Por Enrique Fernández Lópiz

El nadador es una singular película excepcionalmente dirigida por Frank Perry –aunque la acabó Pollack. La historia está basada en un relato corto del excelente escritor John Cheever, publicado en 1964, y el guión fue escrito por la mujer de Perry. En él se recoge y amplía el texto original, siendo una crítica a la “American Beauty” de los años sesenta en los EE.UU., aquella sociedad rica, ostentosa y despiadada. Inquietante música de Marvin Hamlisch y una luminosa fotografía con una cámara atenta a los gestos del protagonista y sus anfitriones, sin quitar el foco a los detalles, y con nervio, de David Quaid.

El reparto es de auténtico lujo. Yo me pregunto: ¿Qué actor aguanta una película entera en bañador sin perder la compostura y el talante? Respuesta: ¡Un grande y excepcional Burt Lancaster que está genial toda la película, aun en paños menores! Le acompañan a la perfección un reparto con Janice Rule, Janet Landgard, Tony Bickley, Marge Champion, Bill Fiore, Kim Hunter y Nancy Kushman. Un elenco de lujo y bien orquestado.

Cuenta la historia de un hombre, Ned Merrill (Burt Lancaster) que supuestamente vive en una zona residencial de clase alta. A lo largo del film, el protagonista decide recorrer el valle nadando de piscina en piscina hasta llegar a su casa en lo alto de la colina. Ned siempre va en traje de baño y va contando aquí y allá historias sobre su mujer, sus hijas que tanto le quieren, y tantas anécdotas más que hacen pensar que el “nadador” es un tipo triunfante en el plano personal y de los negocios. Pero los acontecimientos que se van sucediendo dan un inesperado giro al relato, quedando al descubierto un hombre frágil, con muchos resquicios personales y una fuerte componente de delirios y fantasías, o sea, un tipo claramente perturbado que acaba despertando de la burbuja fantástica en la que vivía.

O sea, se podría decir que en la historia se ve a un hombre maduro que atraviesa la zona de piscina en piscina, poniendo en evidencia los infortunios y las miserias de quienes llevan una vida saneada y lujosa, sobre todo al principio.

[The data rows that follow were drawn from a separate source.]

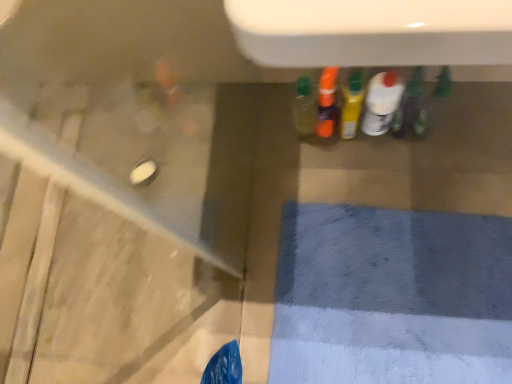 Where is `free location in front of translucent plastic bottle at center, arranged as the third bottle when viewed from the right`? This screenshot has height=384, width=512. free location in front of translucent plastic bottle at center, arranged as the third bottle when viewed from the right is located at coordinates (379, 168). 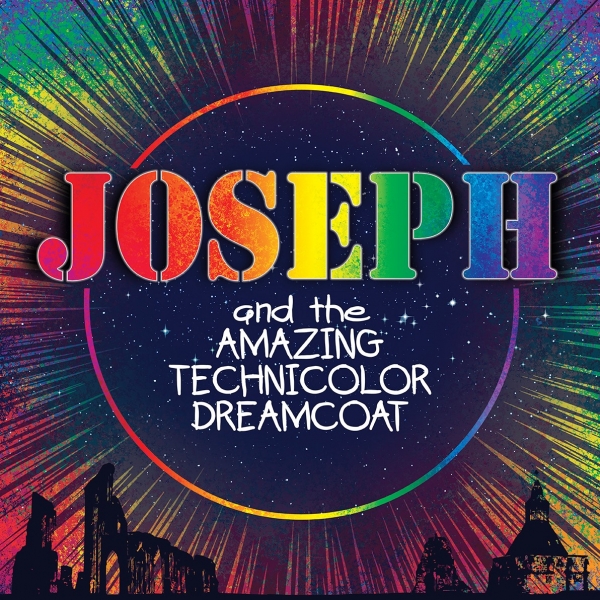 The height and width of the screenshot is (600, 600). Identify the location of beam. (461, 44). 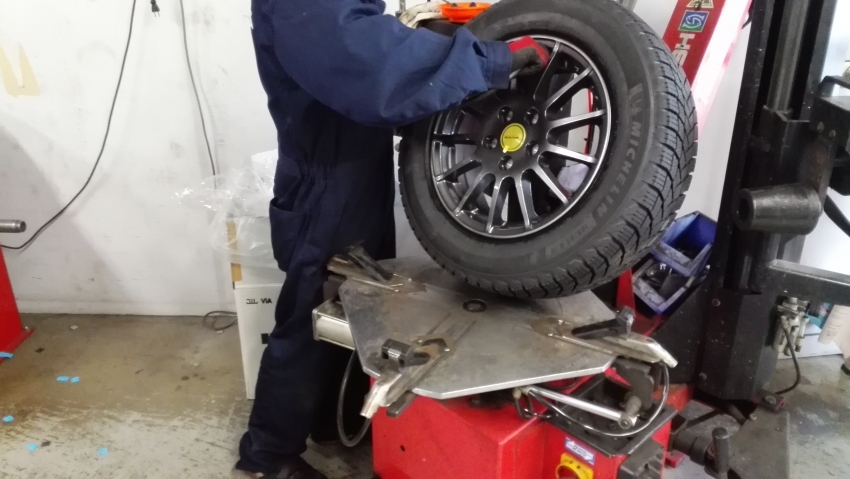 What are the coordinates of `background white wall left of person` in the screenshot? It's located at (140, 184). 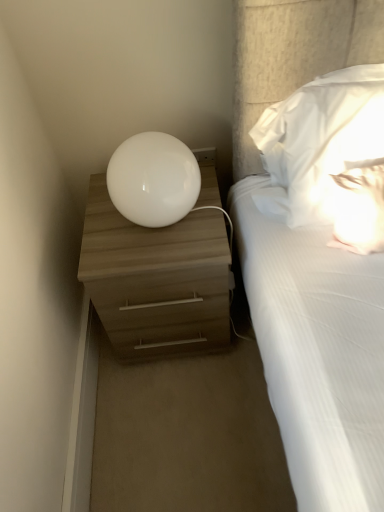 Locate an element on the screen. The height and width of the screenshot is (512, 384). vacant space to the left of white glossy sphere at upper center is located at coordinates (98, 228). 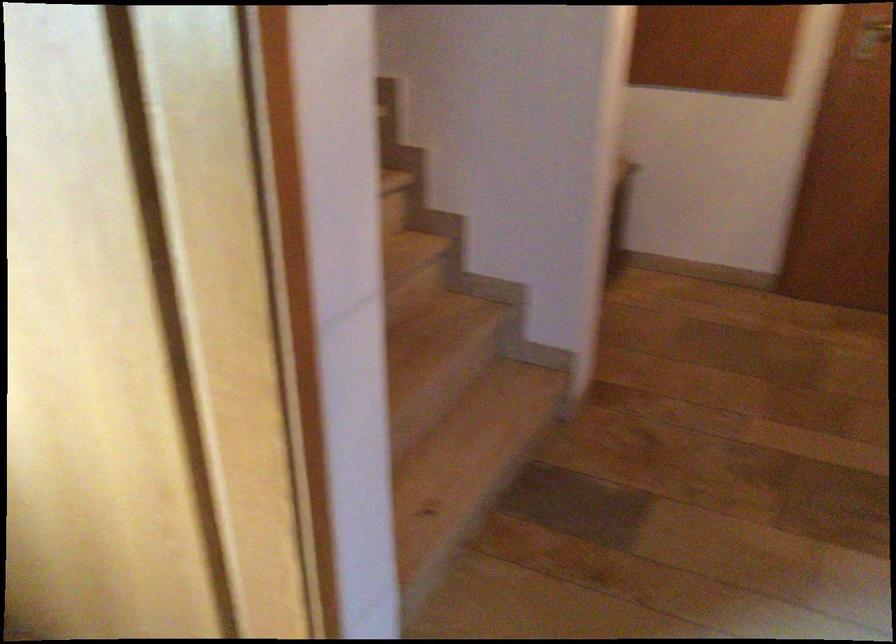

Ese recorrido del personaje de piscina en piscina (el film es una gran pool-movie), es como un viaje a sí mismo, al enfrentamiento con el engaño en que se halla inmerso, la locura que lo ciega. Como digo, en ese recorrido Ned se va encontrando viejas amistades de tiempos atrás, mujeres que fueron sus amantes, una joven que de niña estuvo enamorada de él, y así va atravesando las distintas piscinas del valle.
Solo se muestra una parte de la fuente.